Needless to say, we think this is going to be a lot of fun, as well as a great chance for stimulating debate and reflection. If you’re coming to the conference, please join us!
It’s been a really rich few weeks of activity around the manifesto – thanks to those who have emailed, commented, blogged and remixed. There are some very exciting ideas and provocative challenges being put forward. We’ve alreadybloggeda bit about why the manifesto is focused on teaching. Another matter that’s come up is the question of what the manifesto can “do” or accomplish. Justin Marquis’ great blog post yesterday raised this explicitly – “is this pop culture approach really what online learning needs to gain widespread public acceptance?”
This follows on from a mainstream news article that framed the manifesto as an attempt to make online learning “cool” (which we loved, by the way!). And it echoes many conversations that we had with our colleagues during the development of the document, when we discussed what its purpose was and who we were hoping to convince.

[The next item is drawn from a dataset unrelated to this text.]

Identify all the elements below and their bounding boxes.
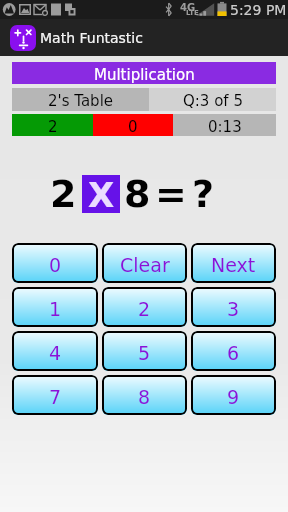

In short, we’re trying to contribute to a conversation about what a generative and exciting vision of online education should be. More and more online and distance programmes are being developed here at our university and around the world. In that sense, I’m not sure that we need to worry about widespread public acceptance. What worries me more is that some problematic assumptions seem to structure a lot of what is developed and promoted as “e-learning”. That’s why it’s been so great to see responses to the manifesto that are exploring some of those assumptions in detail. I’m not knocking pop culture or the meme at all – these are powerful genres for grabbing attention and making ideas accessible. But I’d be disappointed if it didn’t seem like the manifesto is a “good thing to think with” – that it’s open to detailed and critical responses. As Justin put it, it is “a sincere attempt to capture the essence of online education and explain it to the world in one easy to comprehend outpouring”. The extent to which the manifesto points are able to be unpacked and worked with – whether I agree with the interpretations or not – is the extent to which I’ll feel that attempt has succeeded.
Another take from one of the contributors to the manifesto.
First of all, let’s set aside the notion that people who are “teachers” are not simultaneously, and ipso facto, concerned with their own learning. That said, they are also people who have chosen, or have been commissioned, to take some responsibility for the support of the learning of others. One must emphasise some responsibility, as it is important not to allow people to feel robbed of their own agency in the matter of personal development. But we feel that there is, nevertheless, a place for the function known as “teaching”, and that the nature of this function has been rather overlooked in recent years, in the context of an otherwise thoroughly correct emphasis on the importance of the agency of the individual in their own learning. What is it that one should most usefully do within the zone of proximal development? Clearly not just stand aside and wait. The possibility then, is that there is a scholarship surrounding that role. This is what we are seeking to explore in our own practice, with our students and colleagues, and what we call “teaching”.
“Facilitation” is a benign, though rather vague construct, that conveys the notion of assisting another towards some goal which the other owns, without oneself taking any ownership for the outcome. At worst, and in its most dangerous form in education, the concept might be used to legitimise standing aside, and leaving the learner to their own devices. Although this is not the way that it is normally used in the rhetoric of learning and teaching, it leaves that possibility open for exploitation. More importantly however, the notion of facilitation provides no guidance for action in a learning context. It is understood primarily by what it prohibits – control, instruction, interference with the agenda and motivation of the learner, and so on. It gives no lead on any active or collaborative stance on the part of the one we will call, for want of a better word, the “teacher”. The notion of facilitation is helpful. At times, it will be absolutely right to stand aside, and provide nothing more than affirmation. Noting, of course, that affirmation is a conscious act. But there are times when preparation, intervention, critique and evaluation will be called for, from an agent outside of the learner. Some of the other manifesto statements seek to expose the tensions that these activities bring. It is important to understand too, that while the learner must own the learning objectives, they espouse those objectives in a social context, and for social purposes. Understanding one’s place in all of this constitutes a scholarship of teaching.
A few people have commented on the emphasis on teaching over learning that’s implied in the title of the manifesto. This was a deliberate move to highlight what we think has been an over-emphasis on ‘learning’ in the context of online education. Our view is that it’s important to continue to value and work with the idea of the ‘teacher’ when we’re online, however that role might be shifted and redefined by the digital. We’ve been influenced by Gert Biesta’s critique of the ‘learnification’ of education here, and the necessity of distinguishing between ‘learning’ and ‘education’ (see http://bit.ly/bh1GG9).
Also, although there are many ways of reading the manifesto, one of our intentions was that it be seen as a series of light precepts for the design of online education and assessment – something that teachers might find useful and generative.